WHAT THIS TASK INVOLVES: Quote the lines of the data below verbatim, beginning at the line that contains "Outline anything matching 'right" and ending at the last line, both included, and excluding pictures.

DATASET ENTRIES START

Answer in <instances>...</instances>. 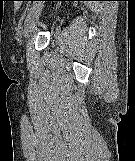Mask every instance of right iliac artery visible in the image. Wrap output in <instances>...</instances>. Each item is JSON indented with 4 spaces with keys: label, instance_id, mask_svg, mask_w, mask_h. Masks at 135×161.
Segmentation results:
<instances>
[{
    "label": "right iliac artery",
    "instance_id": "1",
    "mask_svg": "<svg viewBox=\"0 0 135 161\" xmlns=\"http://www.w3.org/2000/svg\"><path fill=\"white\" fill-rule=\"evenodd\" d=\"M31 9H32V8H31ZM29 11H30V7H29V8H27V11L25 12L24 17H28V16H29Z\"/></svg>",
    "mask_w": 135,
    "mask_h": 161
}]
</instances>
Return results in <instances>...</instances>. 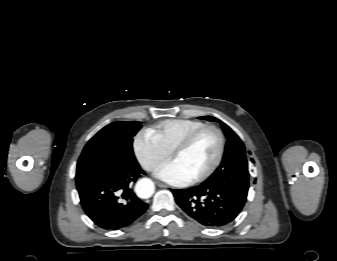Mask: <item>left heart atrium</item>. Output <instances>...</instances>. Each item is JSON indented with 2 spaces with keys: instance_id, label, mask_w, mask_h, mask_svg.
I'll use <instances>...</instances> for the list:
<instances>
[{
  "instance_id": "39dd6f15",
  "label": "left heart atrium",
  "mask_w": 337,
  "mask_h": 261,
  "mask_svg": "<svg viewBox=\"0 0 337 261\" xmlns=\"http://www.w3.org/2000/svg\"><path fill=\"white\" fill-rule=\"evenodd\" d=\"M155 174L159 179L175 186L187 185L193 179L176 160L164 164Z\"/></svg>"
}]
</instances>
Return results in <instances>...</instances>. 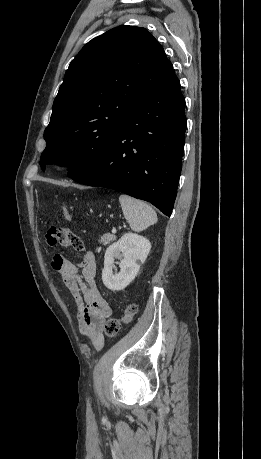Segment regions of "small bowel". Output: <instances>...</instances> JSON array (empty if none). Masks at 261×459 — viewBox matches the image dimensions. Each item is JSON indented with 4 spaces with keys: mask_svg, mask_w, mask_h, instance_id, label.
I'll return each mask as SVG.
<instances>
[{
    "mask_svg": "<svg viewBox=\"0 0 261 459\" xmlns=\"http://www.w3.org/2000/svg\"><path fill=\"white\" fill-rule=\"evenodd\" d=\"M45 238L50 246L60 243L81 253L78 264L57 253L53 256L52 267L61 275L63 283L75 299L80 332L90 340L93 348L99 351L104 344L103 326L106 319L111 316L112 309L97 287L94 255L86 250L81 239L68 229L50 228Z\"/></svg>",
    "mask_w": 261,
    "mask_h": 459,
    "instance_id": "c3829d8e",
    "label": "small bowel"
}]
</instances>
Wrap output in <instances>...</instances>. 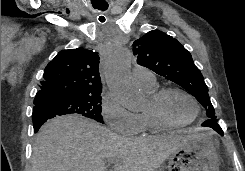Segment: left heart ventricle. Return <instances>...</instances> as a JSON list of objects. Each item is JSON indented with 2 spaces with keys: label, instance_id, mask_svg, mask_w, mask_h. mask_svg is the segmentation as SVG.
Segmentation results:
<instances>
[{
  "label": "left heart ventricle",
  "instance_id": "obj_1",
  "mask_svg": "<svg viewBox=\"0 0 245 171\" xmlns=\"http://www.w3.org/2000/svg\"><path fill=\"white\" fill-rule=\"evenodd\" d=\"M162 110L164 115L174 123H185L195 114L192 102L177 92H171L164 97Z\"/></svg>",
  "mask_w": 245,
  "mask_h": 171
}]
</instances>
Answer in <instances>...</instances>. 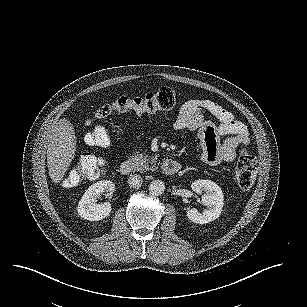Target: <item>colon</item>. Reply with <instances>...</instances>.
Returning a JSON list of instances; mask_svg holds the SVG:
<instances>
[{"label":"colon","instance_id":"1","mask_svg":"<svg viewBox=\"0 0 307 307\" xmlns=\"http://www.w3.org/2000/svg\"><path fill=\"white\" fill-rule=\"evenodd\" d=\"M177 103L173 89L164 87L156 92L147 93L141 97L121 95L114 100L101 105L96 116L104 118L113 112L135 110L139 112H154L170 110ZM110 135L103 126L95 127L86 137L90 146L106 147L110 144ZM105 161L93 154L82 155L65 175L62 183L66 187H73L86 180L94 178L104 169ZM236 180L240 188L249 190L256 179V163L254 156L246 148L241 149L235 170Z\"/></svg>","mask_w":307,"mask_h":307}]
</instances>
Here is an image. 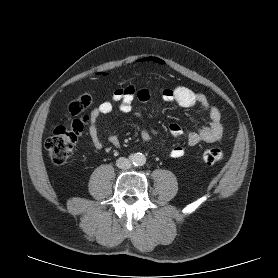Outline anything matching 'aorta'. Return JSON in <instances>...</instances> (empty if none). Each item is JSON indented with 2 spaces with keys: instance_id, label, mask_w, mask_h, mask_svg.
I'll return each instance as SVG.
<instances>
[{
  "instance_id": "762f6f07",
  "label": "aorta",
  "mask_w": 278,
  "mask_h": 278,
  "mask_svg": "<svg viewBox=\"0 0 278 278\" xmlns=\"http://www.w3.org/2000/svg\"><path fill=\"white\" fill-rule=\"evenodd\" d=\"M131 161L135 166H142L146 163V157L142 153H135L132 155Z\"/></svg>"
}]
</instances>
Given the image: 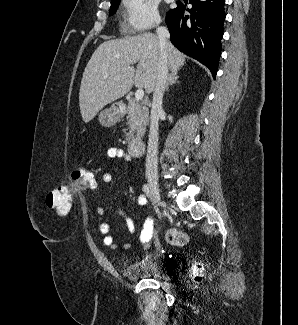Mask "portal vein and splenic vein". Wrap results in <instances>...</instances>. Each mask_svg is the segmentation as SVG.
<instances>
[{
	"mask_svg": "<svg viewBox=\"0 0 298 325\" xmlns=\"http://www.w3.org/2000/svg\"><path fill=\"white\" fill-rule=\"evenodd\" d=\"M143 96H144L143 88H138V90H136L135 92V100H142Z\"/></svg>",
	"mask_w": 298,
	"mask_h": 325,
	"instance_id": "obj_1",
	"label": "portal vein and splenic vein"
}]
</instances>
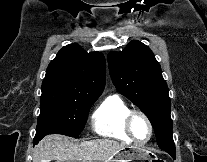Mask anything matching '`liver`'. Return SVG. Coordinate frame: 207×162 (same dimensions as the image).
Segmentation results:
<instances>
[{
	"label": "liver",
	"mask_w": 207,
	"mask_h": 162,
	"mask_svg": "<svg viewBox=\"0 0 207 162\" xmlns=\"http://www.w3.org/2000/svg\"><path fill=\"white\" fill-rule=\"evenodd\" d=\"M126 147V144L110 139L78 142L64 135L53 134L45 136L35 146L33 162H108Z\"/></svg>",
	"instance_id": "6515ba94"
}]
</instances>
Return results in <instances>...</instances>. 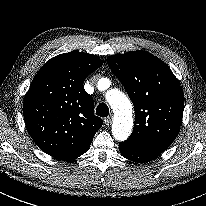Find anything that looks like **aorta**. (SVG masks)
<instances>
[{
  "instance_id": "obj_1",
  "label": "aorta",
  "mask_w": 206,
  "mask_h": 206,
  "mask_svg": "<svg viewBox=\"0 0 206 206\" xmlns=\"http://www.w3.org/2000/svg\"><path fill=\"white\" fill-rule=\"evenodd\" d=\"M106 100L114 112L112 134L116 140L124 141L130 136L133 128L132 104L118 89L109 90Z\"/></svg>"
}]
</instances>
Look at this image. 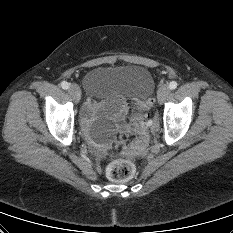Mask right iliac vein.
<instances>
[{
  "label": "right iliac vein",
  "mask_w": 233,
  "mask_h": 233,
  "mask_svg": "<svg viewBox=\"0 0 233 233\" xmlns=\"http://www.w3.org/2000/svg\"><path fill=\"white\" fill-rule=\"evenodd\" d=\"M69 93L75 102H79L81 98V91H80V88L76 84L70 85Z\"/></svg>",
  "instance_id": "1"
}]
</instances>
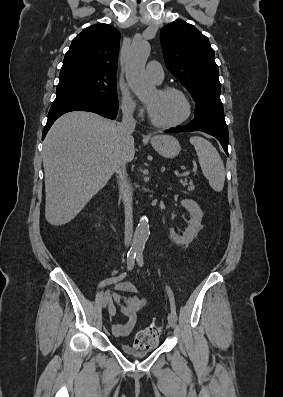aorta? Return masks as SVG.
Masks as SVG:
<instances>
[{
	"label": "aorta",
	"mask_w": 283,
	"mask_h": 397,
	"mask_svg": "<svg viewBox=\"0 0 283 397\" xmlns=\"http://www.w3.org/2000/svg\"><path fill=\"white\" fill-rule=\"evenodd\" d=\"M149 54L150 45L147 42H134L126 61V79L131 90L139 99H144L155 90L154 85L148 80L145 73V64ZM149 235V219L144 215L140 217L136 227L132 249L134 251L143 250Z\"/></svg>",
	"instance_id": "1"
}]
</instances>
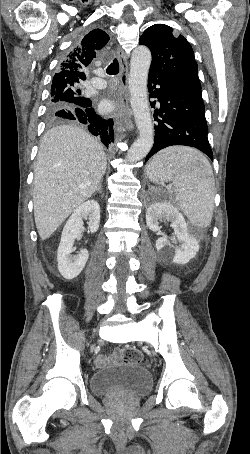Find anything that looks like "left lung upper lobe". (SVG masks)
Segmentation results:
<instances>
[{
  "label": "left lung upper lobe",
  "instance_id": "1",
  "mask_svg": "<svg viewBox=\"0 0 250 454\" xmlns=\"http://www.w3.org/2000/svg\"><path fill=\"white\" fill-rule=\"evenodd\" d=\"M152 54L149 74L164 80L190 85H200L198 66L189 42L164 24L148 27L140 37Z\"/></svg>",
  "mask_w": 250,
  "mask_h": 454
}]
</instances>
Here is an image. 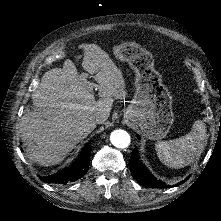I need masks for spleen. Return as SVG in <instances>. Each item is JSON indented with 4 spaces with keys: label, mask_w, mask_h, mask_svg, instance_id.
I'll use <instances>...</instances> for the list:
<instances>
[{
    "label": "spleen",
    "mask_w": 221,
    "mask_h": 221,
    "mask_svg": "<svg viewBox=\"0 0 221 221\" xmlns=\"http://www.w3.org/2000/svg\"><path fill=\"white\" fill-rule=\"evenodd\" d=\"M206 126L196 121L185 136L156 144L157 155L165 165L179 169L194 162L195 154L204 147Z\"/></svg>",
    "instance_id": "1"
}]
</instances>
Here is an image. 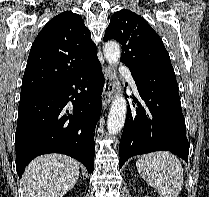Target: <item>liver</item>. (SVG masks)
I'll return each instance as SVG.
<instances>
[{"mask_svg": "<svg viewBox=\"0 0 209 197\" xmlns=\"http://www.w3.org/2000/svg\"><path fill=\"white\" fill-rule=\"evenodd\" d=\"M79 162L62 154L35 158L23 175L26 197H62L76 184Z\"/></svg>", "mask_w": 209, "mask_h": 197, "instance_id": "6515ba94", "label": "liver"}]
</instances>
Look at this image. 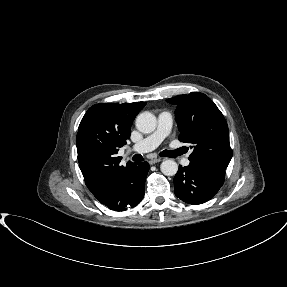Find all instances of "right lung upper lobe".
<instances>
[{
  "instance_id": "cb5924a9",
  "label": "right lung upper lobe",
  "mask_w": 287,
  "mask_h": 287,
  "mask_svg": "<svg viewBox=\"0 0 287 287\" xmlns=\"http://www.w3.org/2000/svg\"><path fill=\"white\" fill-rule=\"evenodd\" d=\"M145 102L106 104L99 103L88 109L82 118L76 145L78 162L85 184L100 199L109 184L126 167L117 156L120 147L130 137L131 125Z\"/></svg>"
}]
</instances>
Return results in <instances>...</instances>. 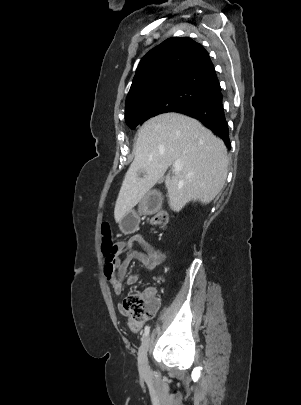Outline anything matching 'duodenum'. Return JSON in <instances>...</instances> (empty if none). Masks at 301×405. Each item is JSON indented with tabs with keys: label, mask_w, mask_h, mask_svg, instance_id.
<instances>
[{
	"label": "duodenum",
	"mask_w": 301,
	"mask_h": 405,
	"mask_svg": "<svg viewBox=\"0 0 301 405\" xmlns=\"http://www.w3.org/2000/svg\"><path fill=\"white\" fill-rule=\"evenodd\" d=\"M141 211L145 218H150L151 213H160L163 207V200L160 194H155L154 191H149L144 199L140 201Z\"/></svg>",
	"instance_id": "1"
}]
</instances>
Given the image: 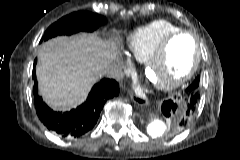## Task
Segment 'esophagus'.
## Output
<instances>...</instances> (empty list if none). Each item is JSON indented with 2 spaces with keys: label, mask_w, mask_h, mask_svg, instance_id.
I'll return each instance as SVG.
<instances>
[{
  "label": "esophagus",
  "mask_w": 240,
  "mask_h": 160,
  "mask_svg": "<svg viewBox=\"0 0 240 160\" xmlns=\"http://www.w3.org/2000/svg\"><path fill=\"white\" fill-rule=\"evenodd\" d=\"M131 99L139 106H146L148 104V100L142 92L133 93L131 95Z\"/></svg>",
  "instance_id": "34e87169"
}]
</instances>
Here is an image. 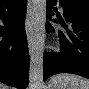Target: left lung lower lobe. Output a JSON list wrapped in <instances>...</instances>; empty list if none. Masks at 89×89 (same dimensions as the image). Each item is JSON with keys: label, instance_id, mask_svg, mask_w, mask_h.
<instances>
[{"label": "left lung lower lobe", "instance_id": "obj_1", "mask_svg": "<svg viewBox=\"0 0 89 89\" xmlns=\"http://www.w3.org/2000/svg\"><path fill=\"white\" fill-rule=\"evenodd\" d=\"M57 0H47V17L54 15L57 8L52 7ZM64 11L61 17L52 20L65 29L59 31L61 53H44L43 78L46 81L58 73H72L89 78V4L71 0H60ZM47 31H54L51 24H46Z\"/></svg>", "mask_w": 89, "mask_h": 89}]
</instances>
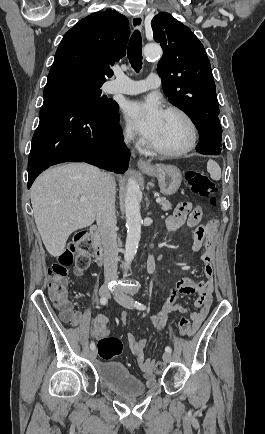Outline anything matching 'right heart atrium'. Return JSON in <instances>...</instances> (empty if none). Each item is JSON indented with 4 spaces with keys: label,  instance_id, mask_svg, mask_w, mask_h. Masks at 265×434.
I'll list each match as a JSON object with an SVG mask.
<instances>
[{
    "label": "right heart atrium",
    "instance_id": "1",
    "mask_svg": "<svg viewBox=\"0 0 265 434\" xmlns=\"http://www.w3.org/2000/svg\"><path fill=\"white\" fill-rule=\"evenodd\" d=\"M121 137L122 139H119L117 142L119 148H129V151L134 153L136 151V148L132 146L134 142L137 145V149H142L144 139L139 136L138 132H131V129H127V132H123Z\"/></svg>",
    "mask_w": 265,
    "mask_h": 434
}]
</instances>
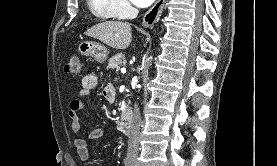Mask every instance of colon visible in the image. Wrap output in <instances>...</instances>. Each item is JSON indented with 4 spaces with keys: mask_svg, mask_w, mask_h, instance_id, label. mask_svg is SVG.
<instances>
[{
    "mask_svg": "<svg viewBox=\"0 0 277 166\" xmlns=\"http://www.w3.org/2000/svg\"><path fill=\"white\" fill-rule=\"evenodd\" d=\"M65 69L72 75H80L82 73V62L79 56L73 55L67 62Z\"/></svg>",
    "mask_w": 277,
    "mask_h": 166,
    "instance_id": "1",
    "label": "colon"
}]
</instances>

DATASET ENTRIES END

RESULT FOR THIS TASK:
Outline anything matching 'right heart atrium'. Return JSON in <instances>...</instances> (empty if none). Each item is JSON indented with 4 spaces with keys: label,  instance_id, mask_svg, mask_w, mask_h. Masks at 265×434.
I'll list each match as a JSON object with an SVG mask.
<instances>
[{
    "label": "right heart atrium",
    "instance_id": "1",
    "mask_svg": "<svg viewBox=\"0 0 265 434\" xmlns=\"http://www.w3.org/2000/svg\"><path fill=\"white\" fill-rule=\"evenodd\" d=\"M121 137L122 139H119L117 142L119 148H129V151L134 153L136 151V148L132 146L134 142L137 145V149H142L144 139L139 136L138 132H131V129H127V132H123Z\"/></svg>",
    "mask_w": 265,
    "mask_h": 434
}]
</instances>
Mask every instance of colon visible in the image. Wrap output in <instances>...</instances>. Each item is JSON indented with 4 spaces with keys: mask_svg, mask_w, mask_h, instance_id, label. mask_svg is SVG.
<instances>
[{
    "mask_svg": "<svg viewBox=\"0 0 277 166\" xmlns=\"http://www.w3.org/2000/svg\"><path fill=\"white\" fill-rule=\"evenodd\" d=\"M65 69L72 75H80L82 73V62L79 56L73 55L67 62Z\"/></svg>",
    "mask_w": 277,
    "mask_h": 166,
    "instance_id": "1",
    "label": "colon"
}]
</instances>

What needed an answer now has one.